With that system of compressed air lenses, she scoured the roads until she found him, riding a dumb looking blue bear. A few other figures followed him, but they were so unimportant in her eyes that she didn't even consciously take notice of them.

And it is a good thing that the temperatures so high in the sky are this cold, otherwise, we would be observing a blushing dragon right about now. Because dragons worship one thing, and one thing only. This one thing is strength. That human stopped her maximum speed charge with a single punch. That human quelled the wind that was ripping houses apart. That human casually threw her a small booklet filled with the secrets of the wind that doesn't even exist in legends.

So Rhea has been feeling all hot and bothered for a few days. She felt hot because of those casual yet domineering feats of strength and bothered because she felt that way about a human. She would gladly sacrifice every single human on this planet if it meant that she could save one of her fellow Flight members. But now one of these humans has been doing this to her, which bothers her greatly.
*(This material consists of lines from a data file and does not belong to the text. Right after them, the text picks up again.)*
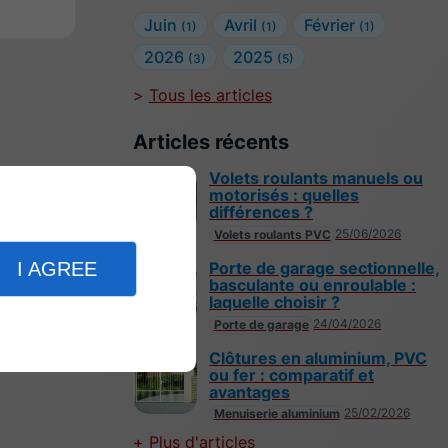
Juin
Avril
Février
(1)
(1)
(1)
2026
2025
(3)
(5)
Tous les articles
Articles récents
Volets roulants manuels ou
motorisés : quelles
différences ?
25/06/2026
Volets roulants PVC
Porte de garage sectionnelle,
I AGREE
basculante ou enroulable :
laquelle choisir ?
24/04/2026
Porte de garage
Clôtures en aluminium, PVC
ou fer : comparatif et
avantages
25/02/2026
Menuiserie aluminium
Plus d'articles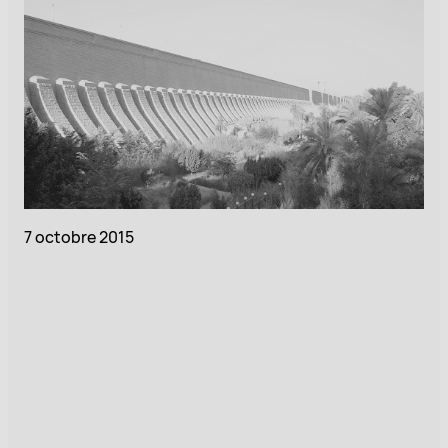
7 octobre 2015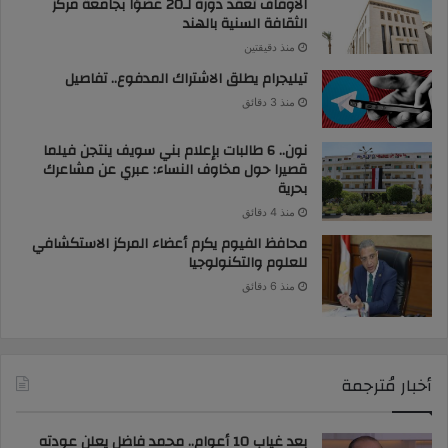
الأوقاف تعقد دورة لـ20 عضوًا بجامعة مركز
الثقافة السنية بالهند
منذ دقيقتين
تيليجرام يطلق الاشتراك المدفوع.. تفاصيل
منذ 3 دقائق
نون.. 6 طالبات بإعلام بني سويف ينتجن فيلما
قصيرا حول مخاوف النساء: عبري عن مشاعرك
بحرية
منذ 4 دقائق
محافظ الفيوم يكرم أعضاء المركز الاستكشافي
للعلوم والتكنولوجيا
منذ 6 دقائق
أخبار مُترجمة
بعد غياب 10 أعوام.. محمد فاضل يعلن عودته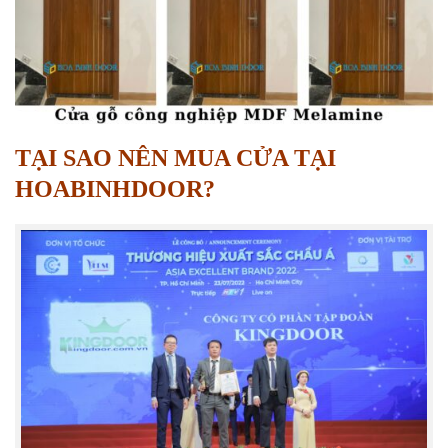
TẠI SAO NÊN MUA CỬA TẠI
HOABINHDOOR?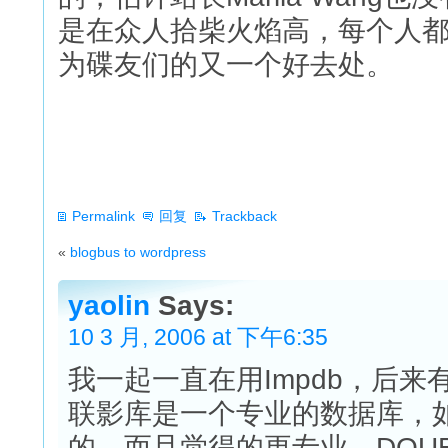
是在众人拾柴火焰高，每个人都添
为碟友们的又一个好去处。
Permalink
回复
Trackback
«
blogbus to wordpress
yaolin
Says:
10 3 月, 2006 at 下午6:35
我一起一直在用Impdb，后
联影库是一个专业的数据库，
的，而且觉得的更专业。DOU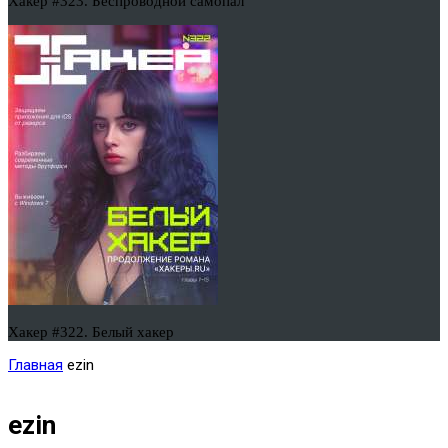
Хакер #323. Беспроводной самопал
Хакер #322. Белый хакер
Главная
ezin
ezin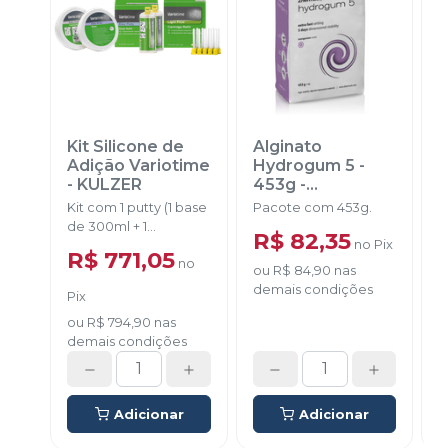
Kit Silicone de
Alginato
A
Adição Variotime
Hydrogum 5 -
P
-
KULZER
453g
-
ZHERMACK
Kit com 1 putty (1 base
Pacote com 453g.
E
de 300ml + 1
4
R$ 82,35
no
Pix
Catalisador de 300ml)
R$ 771,05
no
+ 2 light flow de 50ml
ou
R$ 84,90
nas
+ 10 ponteiras
demais condições
Pix
misturadoras e 02
d
colheres dosadoras.
ou
R$ 794,90
nas
demais condições
Adicionar
Adicionar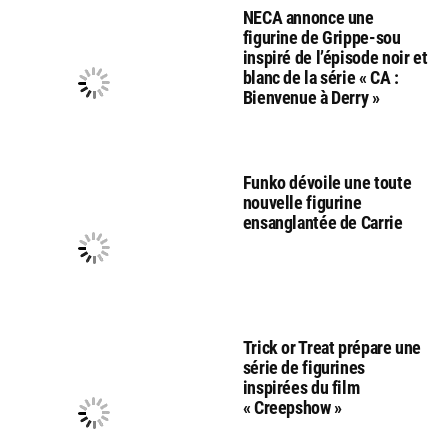
NECA annonce une
figurine de Grippe-sou
inspiré de l’épisode noir et
blanc de la série « CA :
Bienvenue à Derry »
Funko dévoile une toute
nouvelle figurine
ensanglantée de Carrie
Trick or Treat prépare une
série de figurines
inspirées du film
« Creepshow »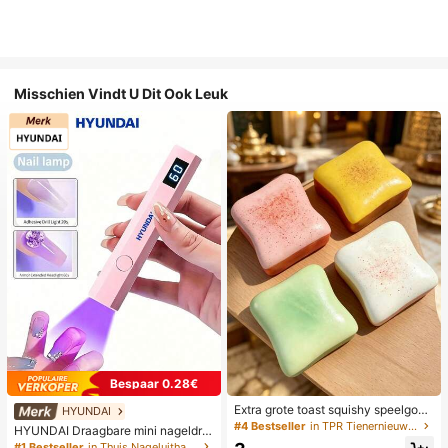
Misschien Vindt U Dit Ook Leuk
Bespaar 0.28€
Extra grote toast squishy speelgoe
HYUNDAI
d, superzachte boter toast stressve
#4 Bestseller
in TPR Tienernieuwigheid en grappenspeelgoed
HYUNDAI Draagbare mini nageldro
rlichtend knijpspeelgoed, verkrijgba
ger, oplaadbare handlamp UV/LED
#1 Bestseller
in Thuis Nageluithardingslampen en drogers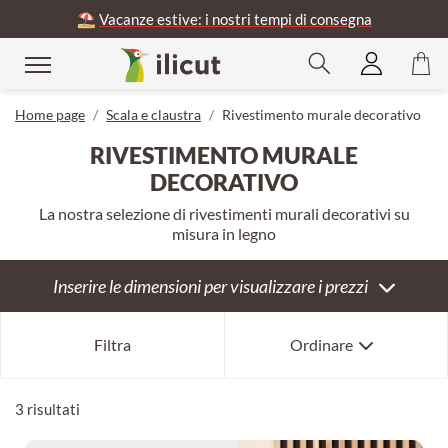
⛱️
Vacanze estive: i nostri tempi di consegna
udere
Home page
Scala e claustra
Rivestimento murale decorativo
RIVESTIMENTO MURALE
DECORATIVO
La nostra selezione di rivestimenti murali decorativi su
misura in legno
Inserire le dimensioni per visualizzare i prezzi
Bestseller
Filtra
Ordinare
Per novità
Per anzianità
3 risultati
Per prezzo crescente
Per prezzo decrescente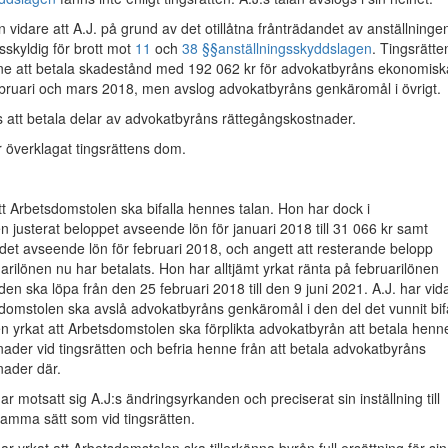
n vidare att A.J. på grund av det otillåtna frånträdandet av anställninge
skyldig för brott mot
11
och
38 §§
anställningsskyddslagen
. Tingsrätte
nne att betala skadestånd med 192 062 kr för advokatbyråns ekonomisk
ebruari och mars 2018, men avslog advokatbyråns genkäromål i övrigt.
es att betala delar av advokatbyråns rättegångskostnader.
 överklagat tingsrättens dom.
att Arbetsdomstolen ska bifalla hennes talan. Hon har dock i
 justerat beloppet avseende lön för januari 2018 till 31 066 kr samt
ndet avseende lön för februari 2018, och angett att resterande belopp
rilönen nu har betalats. Hon har alltjämt yrkat ränta på februarilönen
den ska löpa från den 25 februari 2018 till den 9 juni 2021. A.J. har vid
sdomstolen ska avslå advokatbyråns genkäromål i den del det vunnit bifa
en yrkat att Arbetsdomstolen ska förplikta advokatbyrån att betala henn
ader vid tingsrätten och befria henne från att betala advokatbyråns
nader där.
r motsatt sig A.J:s ändringsyrkanden och preciserat sin inställning till
amma sätt som vid tingsrätten.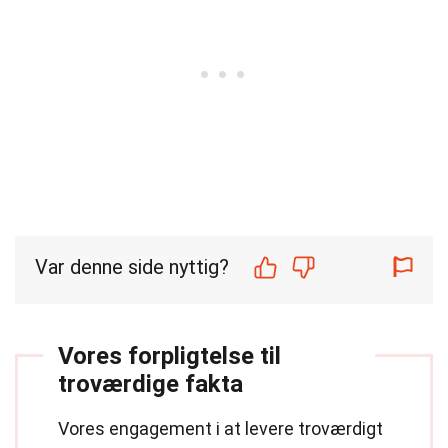
Var denne side nyttig?
Vores forpligtelse til
troværdige fakta
Vores engagement i at levere troværdigt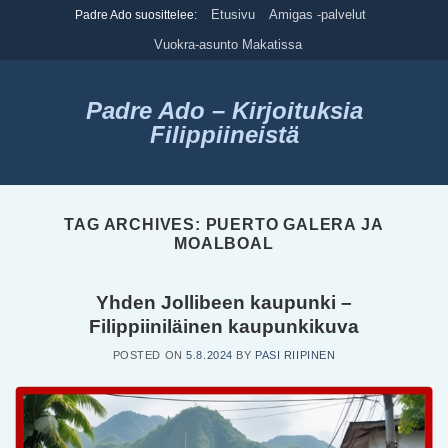
Skip
Etusivu
Amigas -palvelut
Padre Ado suosittelee:
to
Vuokra-asunto Makatissa
content
Padre Ado – Kirjoituksia
Filippiineistä
TAG ARCHIVES:
PUERTO GALERA JA
MOALBOAL
Yhden Jollibeen kaupunki –
Filippiiniläinen kaupunkikuva
POSTED ON
5.8.2024
BY
PASI RIIPINEN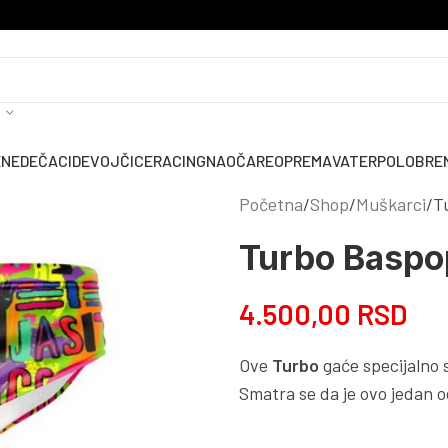
ENE
DEČACI
DEVOJČICE
RACING
NAOČARE
OPREMA
VATERPOLO
BRE
Početna
Shop
Muškarci
T
Turbo Baspo
4.500,00
RSD
Ove
Turbo
gaće specijalno s
Smatra se da je ovo jedan od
She wanted to fume with anger, rage against the injustice done to her ego and pride. But then she felt the wind running along her wings and she understood the mechanics of that wind and that anger slipped from her grasp.

And just when she was hyping herself up to fly down there and try to fight that small figure to regain some of her former glory, a mountain disappeared. It must be said that blowing up mountains is more like a pastime hobby for dragons, it's pretty cool if one can accomplish that feat, but nothing to write home about. But making an entire mountain vanish, leaving only a smooth plateau behind?

The moment the group left, she turned into her human form and let herself fall to the earth. She then studied the massive smooth surface but found not a single clue. There were no mana disturbances, not a single tool mark left behind on the mirror-like surface. She looks at her own face for a while, sliding a finger across her sharp cheek. She neither liked nor disliked her human form, but the human had a weird sort of fascination on his face every time he looked at her.

Now she is flying high in the skies again, observing the group jump from peak to peak. He looks to be casually strolling around as if walking through a sunlit field of grass. The figures following him are all fighting hard to keep up, deploying a wide variety of methods to do so.

Then Re-Haan sees them stop. The humans gather, and the important one fiddles around for a bit. She blinks and they are gone, leaving only an empty crack in the mountainside behind. The large, white dragon narrows her eyes and re-adjusts some of the air lenses. She sees a small black spot stuck in a crack. Her toothy maw displays her fangs in a teeth-filled dragon smile as she banks down, diving towards the mountains below.